◆ **WHAT THE TASK REQUIRES**
If a line in the entries below contains the word "send", it counts; report how many such lines there are, and only that number.

Collected data:
========================================

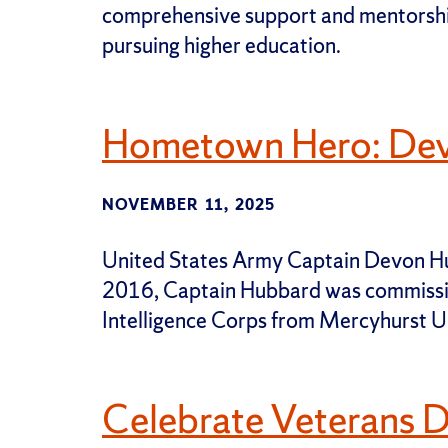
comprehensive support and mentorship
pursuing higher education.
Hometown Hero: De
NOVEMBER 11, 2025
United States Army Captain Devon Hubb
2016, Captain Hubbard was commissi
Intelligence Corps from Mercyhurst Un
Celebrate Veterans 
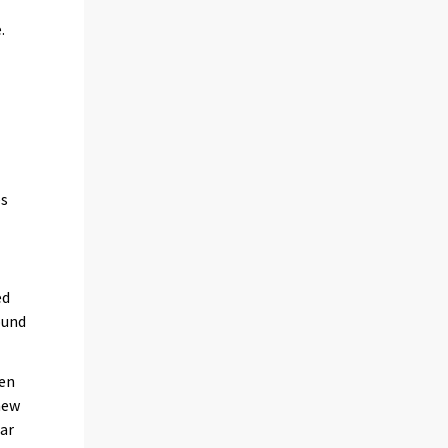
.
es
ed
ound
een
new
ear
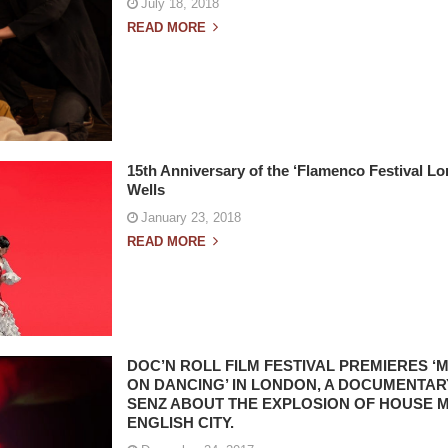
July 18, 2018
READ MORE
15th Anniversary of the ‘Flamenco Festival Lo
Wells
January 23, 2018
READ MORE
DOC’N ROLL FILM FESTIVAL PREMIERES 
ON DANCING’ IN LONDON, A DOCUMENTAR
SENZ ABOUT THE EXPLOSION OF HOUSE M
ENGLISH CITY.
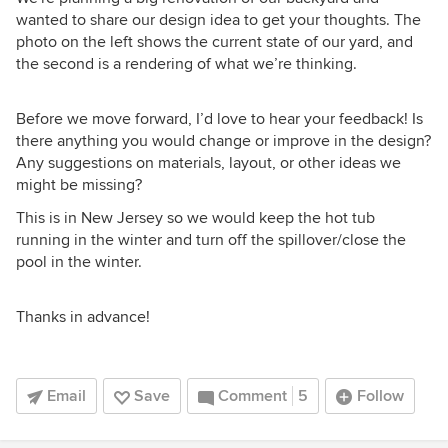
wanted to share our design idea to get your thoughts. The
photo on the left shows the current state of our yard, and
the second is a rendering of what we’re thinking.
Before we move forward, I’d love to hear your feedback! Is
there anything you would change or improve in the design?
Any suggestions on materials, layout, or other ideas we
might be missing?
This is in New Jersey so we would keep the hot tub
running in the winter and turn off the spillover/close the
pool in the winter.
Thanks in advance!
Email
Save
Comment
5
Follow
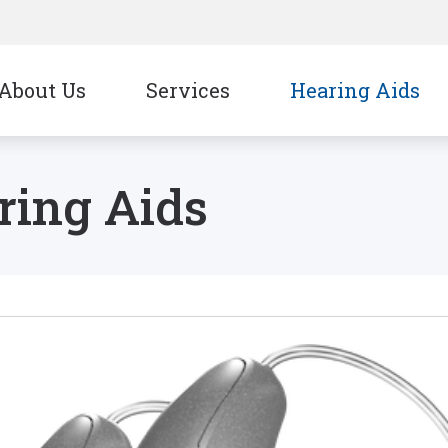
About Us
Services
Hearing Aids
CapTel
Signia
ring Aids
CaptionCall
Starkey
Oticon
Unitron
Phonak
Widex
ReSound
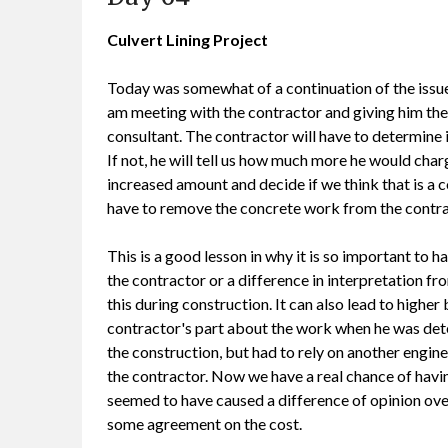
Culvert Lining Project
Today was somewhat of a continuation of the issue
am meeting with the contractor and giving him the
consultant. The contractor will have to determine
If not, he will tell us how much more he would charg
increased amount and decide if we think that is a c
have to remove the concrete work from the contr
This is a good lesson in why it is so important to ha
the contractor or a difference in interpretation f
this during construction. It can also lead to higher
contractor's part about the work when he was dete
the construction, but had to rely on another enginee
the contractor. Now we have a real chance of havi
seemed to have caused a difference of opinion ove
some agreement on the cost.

========================================

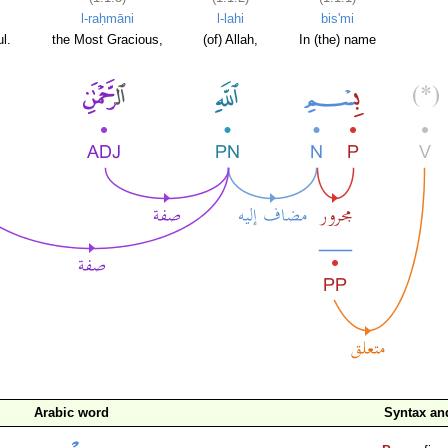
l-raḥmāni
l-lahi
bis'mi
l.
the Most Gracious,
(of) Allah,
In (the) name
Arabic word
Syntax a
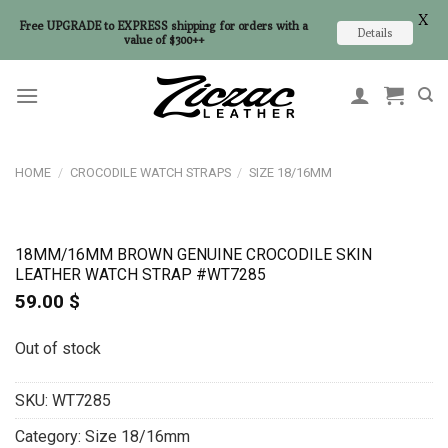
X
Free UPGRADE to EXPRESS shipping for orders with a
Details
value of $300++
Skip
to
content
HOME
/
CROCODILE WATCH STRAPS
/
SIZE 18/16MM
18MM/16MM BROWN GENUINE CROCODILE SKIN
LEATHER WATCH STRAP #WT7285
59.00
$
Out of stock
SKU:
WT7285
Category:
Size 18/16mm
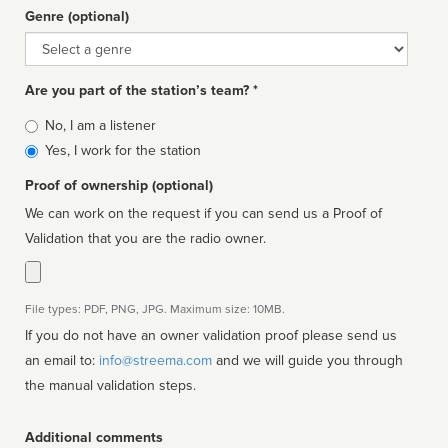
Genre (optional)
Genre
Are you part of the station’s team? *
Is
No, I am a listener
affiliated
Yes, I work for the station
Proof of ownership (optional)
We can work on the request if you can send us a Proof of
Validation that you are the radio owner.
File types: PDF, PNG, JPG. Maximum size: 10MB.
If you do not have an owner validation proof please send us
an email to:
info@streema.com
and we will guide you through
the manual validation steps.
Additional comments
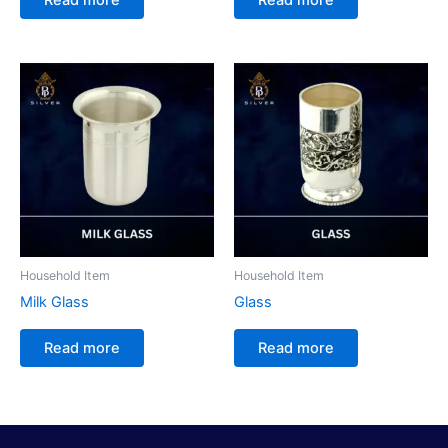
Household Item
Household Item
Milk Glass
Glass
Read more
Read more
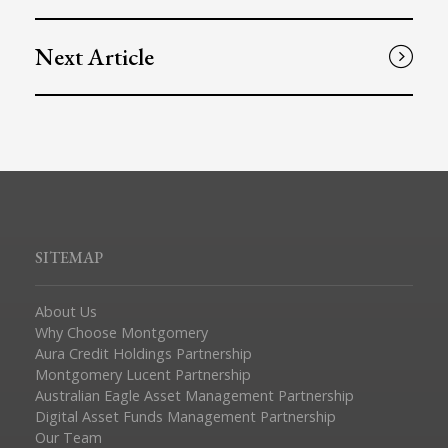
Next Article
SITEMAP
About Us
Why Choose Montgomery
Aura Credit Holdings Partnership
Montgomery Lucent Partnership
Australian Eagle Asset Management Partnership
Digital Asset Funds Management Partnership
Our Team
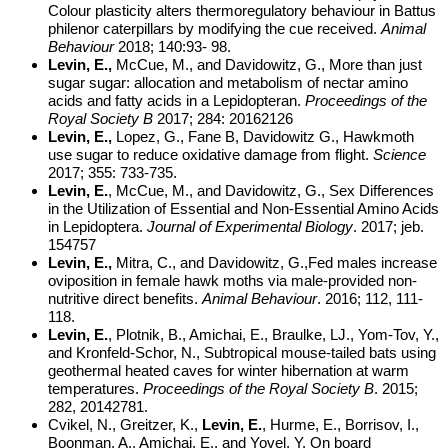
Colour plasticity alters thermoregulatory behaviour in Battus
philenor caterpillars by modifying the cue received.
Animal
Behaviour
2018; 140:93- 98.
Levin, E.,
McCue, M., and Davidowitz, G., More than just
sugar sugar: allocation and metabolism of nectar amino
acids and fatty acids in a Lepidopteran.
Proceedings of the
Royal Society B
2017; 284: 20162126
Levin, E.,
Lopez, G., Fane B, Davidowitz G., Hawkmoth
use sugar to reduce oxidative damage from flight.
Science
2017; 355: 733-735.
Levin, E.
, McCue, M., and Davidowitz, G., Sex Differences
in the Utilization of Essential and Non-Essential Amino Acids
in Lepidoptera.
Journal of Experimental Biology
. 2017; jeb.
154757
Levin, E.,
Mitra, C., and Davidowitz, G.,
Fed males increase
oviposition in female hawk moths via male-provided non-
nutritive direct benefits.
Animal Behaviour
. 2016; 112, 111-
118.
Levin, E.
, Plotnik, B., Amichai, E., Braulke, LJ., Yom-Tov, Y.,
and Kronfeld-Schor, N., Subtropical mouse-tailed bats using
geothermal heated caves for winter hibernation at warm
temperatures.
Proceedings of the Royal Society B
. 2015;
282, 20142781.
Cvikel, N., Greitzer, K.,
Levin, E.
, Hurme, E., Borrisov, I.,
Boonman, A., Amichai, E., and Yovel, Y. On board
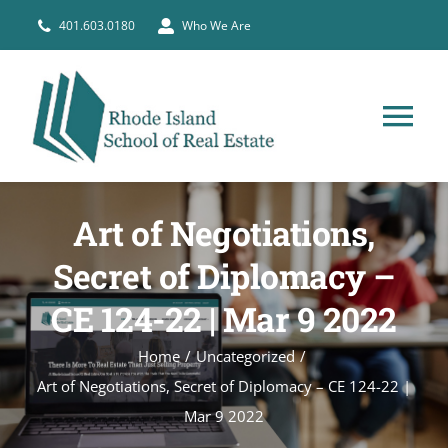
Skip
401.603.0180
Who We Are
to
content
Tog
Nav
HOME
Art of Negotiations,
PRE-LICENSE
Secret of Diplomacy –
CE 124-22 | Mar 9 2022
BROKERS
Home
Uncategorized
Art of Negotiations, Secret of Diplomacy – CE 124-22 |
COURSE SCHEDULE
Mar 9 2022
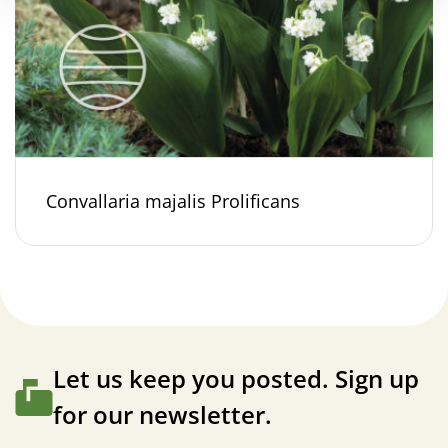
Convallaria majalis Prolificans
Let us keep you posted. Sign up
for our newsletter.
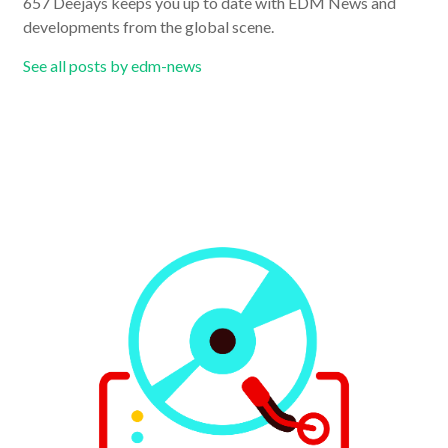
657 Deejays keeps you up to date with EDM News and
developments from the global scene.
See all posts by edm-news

========================================

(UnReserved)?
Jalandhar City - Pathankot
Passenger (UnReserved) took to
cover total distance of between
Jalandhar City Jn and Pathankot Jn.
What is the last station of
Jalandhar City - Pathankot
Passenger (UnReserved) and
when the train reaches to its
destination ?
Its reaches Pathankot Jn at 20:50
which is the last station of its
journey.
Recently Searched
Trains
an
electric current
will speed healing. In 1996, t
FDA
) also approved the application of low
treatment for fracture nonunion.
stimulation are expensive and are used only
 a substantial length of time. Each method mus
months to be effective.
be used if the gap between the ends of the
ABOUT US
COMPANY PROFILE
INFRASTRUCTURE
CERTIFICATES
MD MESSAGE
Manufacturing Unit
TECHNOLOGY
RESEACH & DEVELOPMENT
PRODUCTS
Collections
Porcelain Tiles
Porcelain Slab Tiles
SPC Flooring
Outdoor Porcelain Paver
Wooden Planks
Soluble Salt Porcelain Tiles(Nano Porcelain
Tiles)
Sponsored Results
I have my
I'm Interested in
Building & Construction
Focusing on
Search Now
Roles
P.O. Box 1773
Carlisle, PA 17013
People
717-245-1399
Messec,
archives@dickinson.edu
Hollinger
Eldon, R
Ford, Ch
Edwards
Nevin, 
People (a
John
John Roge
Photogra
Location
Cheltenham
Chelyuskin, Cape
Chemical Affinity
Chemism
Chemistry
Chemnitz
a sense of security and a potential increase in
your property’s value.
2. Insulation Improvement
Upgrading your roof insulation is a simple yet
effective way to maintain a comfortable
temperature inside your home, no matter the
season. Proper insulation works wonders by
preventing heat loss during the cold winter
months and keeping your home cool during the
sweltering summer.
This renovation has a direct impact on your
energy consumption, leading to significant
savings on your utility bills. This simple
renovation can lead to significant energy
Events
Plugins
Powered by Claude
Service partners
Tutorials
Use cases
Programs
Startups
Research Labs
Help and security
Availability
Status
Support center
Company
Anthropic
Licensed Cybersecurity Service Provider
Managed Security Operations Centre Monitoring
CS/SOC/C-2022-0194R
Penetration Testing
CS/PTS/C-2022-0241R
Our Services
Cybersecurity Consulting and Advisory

========================================

◆ **RESPONSE TO THIS EXERCISE**
2